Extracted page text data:
*** Block opens ***
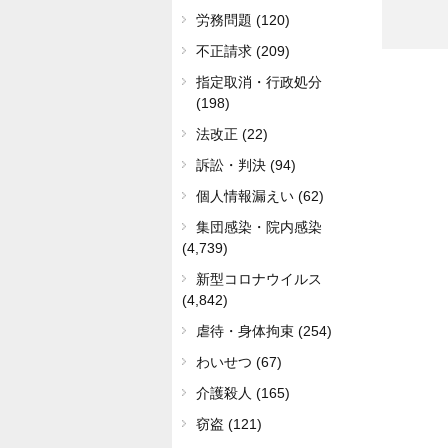
労務問題 (120)
不正請求 (209)
指定取消・行政処分
(198)
法改正 (22)
訴訟・判決 (94)
個人情報漏えい (62)
集団感染・院内感染
(4,739)
新型コロナウイルス
(4,842)
虐待・身体拘束 (254)
わいせつ (67)
介護殺人 (165)
窃盗 (121)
*** Block closes ***
Give the entries above again in full and exactly, but not the pictures.

労務問題 (120)
不正請求 (209)
指定取消・行政処分
(198)
法改正 (22)
訴訟・判決 (94)
個人情報漏えい (62)
集団感染・院内感染
(4,739)
新型コロナウイルス
(4,842)
虐待・身体拘束 (254)
わいせつ (67)
介護殺人 (165)
窃盗 (121)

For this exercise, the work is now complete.